Martina Hingis also swept into the second round with a 6-2, 6-2 win over Ukrainian teenager Olga Savchuk while Kim Clijsters struggled.
Henin-Hardenne, who was beaten in the opening round here 12 months ago, showed no mercy to an opponent making her debut at the grass-court Grand Slam.
"I played well, very consistent, pretty aggressive," said the third seed, who had warmed up for the tournament by winning the Eastbourne title on Saturday.
"That's the kind of match you need in your first rounds."
The French Open champion had more problems by the slippery conditions on Centre Court than she was by Yuan's challenge.
At 3-0 up in the first set, she tripped up while attempting a volley and grimaced in pain, clutching her back.
But the scare lasted only a few seconds and she was quick to get back on to her feet and continue her pummelling of Yuan.
After wasting two set points with successive double faults, Henin-Hardenne sealed the first set with a glorious backhand crosscourt winner.
With Henin-Hardenne threatening to run away with the match at 4-0 up in the second, Yuan, ranked 99, finally registered a game after 46 minutes to draw loud cheers from the packed Centre Court crowd.
The reprieve was short-lived and Henin-Hardenne ended Yuan's ordeal with a backhand volley.
Having avoided a repetition of last year's mishap, the five-time grand slam champion was quick to turn her thoughts to completing her collection of major titles by triumphing at the All England Club.
"I would love to take a place in history," said the 24-year-old, who was runner-up to Venus Williams in 2001.
"I can dream about that for sure but ... a Grand Slam is very long.
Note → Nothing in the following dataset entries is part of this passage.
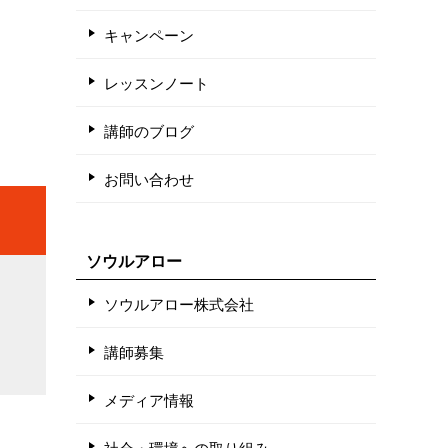
キャンペーン
レッスンノート
講師のブログ
お問い合わせ
ソウルアロー
ソウルアロー株式会社
講師募集
メディア情報
社会・環境への取り組み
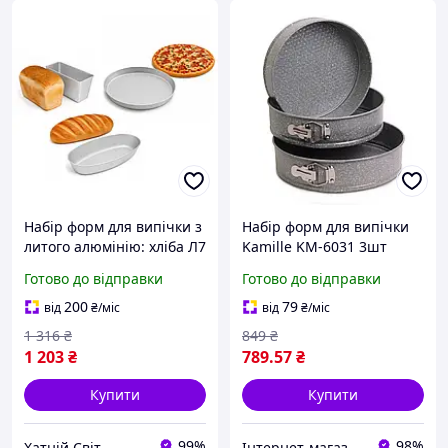
Набір форм для випічки з
Набір форм для випічки
литого алюмінію: хліба Л7
Kamille KM-6031 3шт
«Цеглинка», батона
(6031)
Готово до відправки
Готово до відправки
«Кам'янецька», піци та
коржів, 3 шт.
200
79
від
₴
/міс
від
₴
/міс
1 316
₴
849
₴
1 203
₴
789
.57
₴
Купити
Купити
99%
98%
Хатній Світ
Інтернет-магазин Фаворит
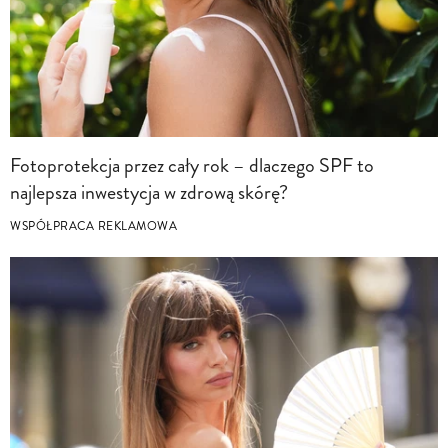
Fotoprotekcja przez cały rok – dlaczego SPF to
najlepsza inwestycja w zdrową skórę?
WSPÓŁPRACA REKLAMOWA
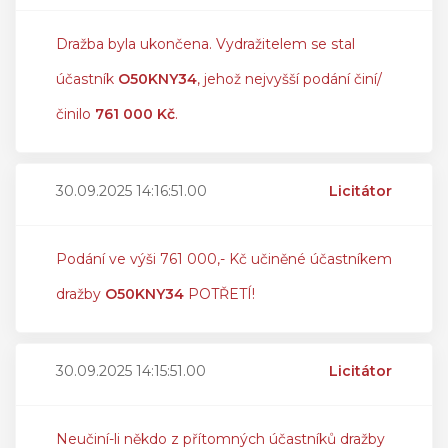
Dražba byla ukončena. Vydražitelem se stal
účastník
O50KNY34
, jehož nejvyšší podání činí/
činilo
761 000 Kč
.
30.09.2025 14:16:51.00
Licitátor
Podání ve výši 761 000,- Kč učiněné účastníkem
dražby
O50KNY34
POTŘETÍ!
30.09.2025 14:15:51.00
Licitátor
Neučiní-li někdo z přítomných účastníků dražby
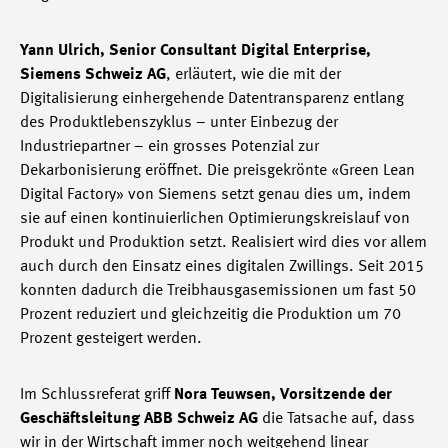
Yann Ulrich, Senior Consultant Digital Enterprise,
Siemens Schweiz AG
, erläutert, wie die mit der
Digitalisierung einhergehende Datentransparenz entlang
des Produktlebenszyklus – unter Einbezug der
Industriepartner – ein grosses Potenzial zur
Dekarbonisierung eröffnet. Die preisgekrönte «Green Lean
Digital Factory» von Siemens setzt genau dies um, indem
sie auf einen kontinuierlichen Optimierungskreislauf von
Produkt und Produktion setzt. Realisiert wird dies vor allem
auch durch den Einsatz eines digitalen Zwillings. Seit 2015
konnten dadurch die Treibhausgasemissionen um fast 50
Prozent reduziert und gleichzeitig die Produktion um 70
Prozent gesteigert werden.
Im Schlussreferat griff
Nora Teuwsen, Vorsitzende der
Geschäftsleitung ABB Schweiz AG
die Tatsache auf, dass
wir in der Wirtschaft immer noch weitgehend linear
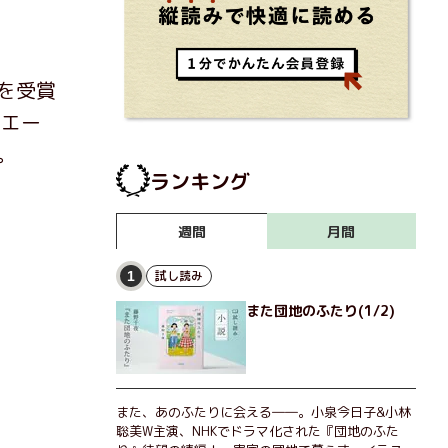
を受賞
のエー
。
ランキング
月間
週間
試し読み
1
また団地のふたり(1/2)
また、あのふたりに会える――。小泉今日子&小林
聡美W主演、NHKでドラマ化された『団地のふた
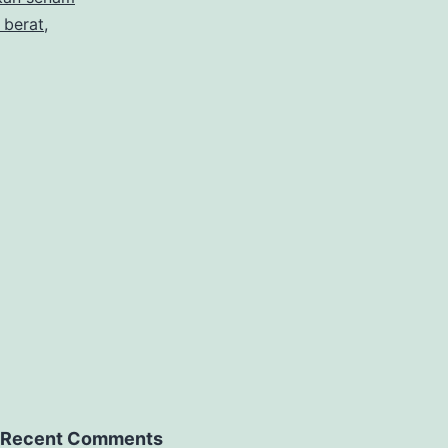
 berat
,
Recent Comments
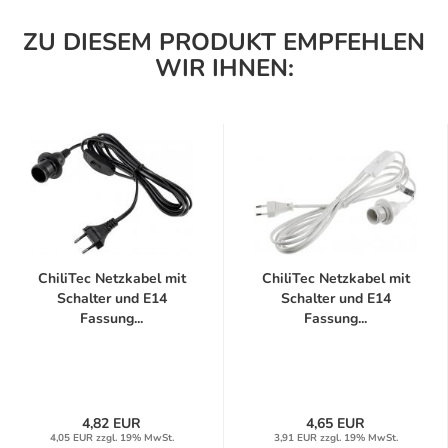
ZU DIESEM PRODUKT EMPFEHLEN
WIR IHNEN:
ChiliTec Netzkabel mit
ChiliTec Netzkabel mit
Schalter und E14
Schalter und E14
Fassung...
Fassung...
4,82 EUR
4,65 EUR
4,05 EUR zzgl. 19% MwSt.
3,91 EUR zzgl. 19% MwSt.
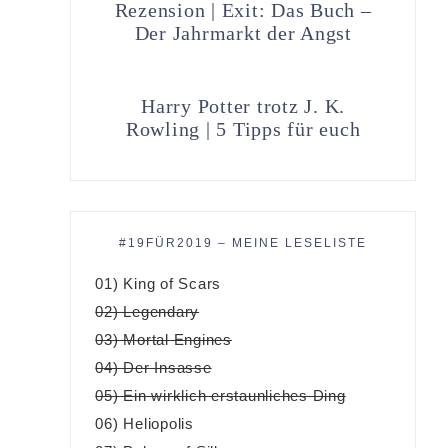
Rezension | Exit: Das Buch –
Der Jahrmarkt der Angst
Harry Potter trotz J. K.
Rowling | 5 Tipps für euch
#19FÜR2019 – MEINE LESELISTE
01) King of Scars
02) Legendary
03) Mortal Engines
04) Der Insasse
05) Ein wirklich erstaunliches Ding
06) Heliopolis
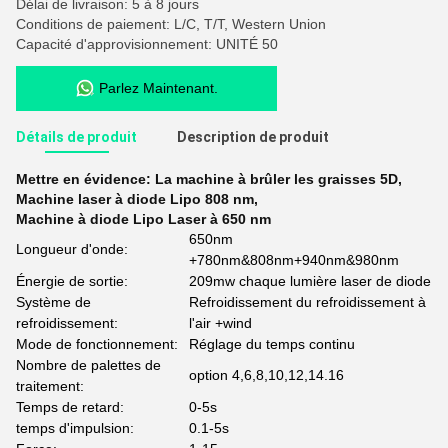
Délai de livraison: 5 à 8 jours
Conditions de paiement: L/C, T/T, Western Union
Capacité d'approvisionnement: UNITÉ 50
Parlez Maintenant.
Détails de produit
Description de produit
Mettre en évidence:
La machine à brûler les graisses 5D
,
Machine laser à diode Lipo 808 nm
,
Machine à diode Lipo Laser à 650 nm
650nm
Longueur d'onde:
+780nm&808nm+940nm&980nm
Énergie de sortie:
209mw chaque lumière laser de diode
Système de
Refroidissement du refroidissement à
refroidissement:
l'air +wind
Mode de fonctionnement:
Réglage du temps continu
Nombre de palettes de
option 4,6,8,10,12,14.16
traitement:
Temps de retard:
0-5s
temps d'impulsion:
0.1-5s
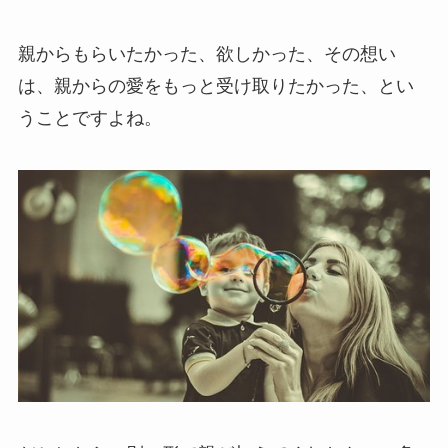
親からもらいたかった、欲しかった、その想い
は、親からの愛をもっと受け取りたかった、とい
うことですよね。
I know I have possibilities to win this tournament, and I will have to work hard and stay focused."
Hingis, revelling in a comeback that has already taken her to the quarterfinals of the Australian and French Grand Slams, showed all her old deftness of touch with some exquisite drop shots that left Savchuk flat-footed.
It was Hingis' first appearance at Wimbledon in five years. Last time she got knocked out in the first round by Spain's Virginia Ruana Pascual.
Now the 12th seeded Hingis, who won Wimbledon just three months short of her 17th birthday in 1997, is clearly in love with her tennis again, and she beamed to an appreciative crowd as she left Court 2.
Clijsters, seeded No. 2, advanced with a 7-5, 6-3 win over Vera Zvonareva.
The Belgian second seed had been 5-4 up when rain halted play after 35 minutes on Monday and was caught cold on resumption, immediately dropping her serve.
But she quickly found her stride to gain the break back and bagged the set with a volley winner.
Despite grabbing a 3-0 lead in the second, Clijsters was broken when she was serving for the match but made sure of victory in the next game when Zvonareva slammed a forehand into the net after 88 minutes.
Russia's Svetlana Kuznetsova celebrated her 21st birthday with a 6-3, 6-2 win over Italian qualifier Romina Oprandi.
The fifth seed and French Open runner-up made good use of her power on a green court two.
Kuznetsova rattled down five aces in the first set and, after saving break points on her own serve, broke Oprandi to lead 3-2 before completing a comfortable 57-minute victory.
In the second round she plays Czech Kveta Peschke who beat Kristina Brandi of Puerto Rico 6-3, 6-0.
China's Li Na thrashed France's Virginie Razzano 6-2, 6-0. Li is the first Chinese player to be seeded in a Grand Slam singles event.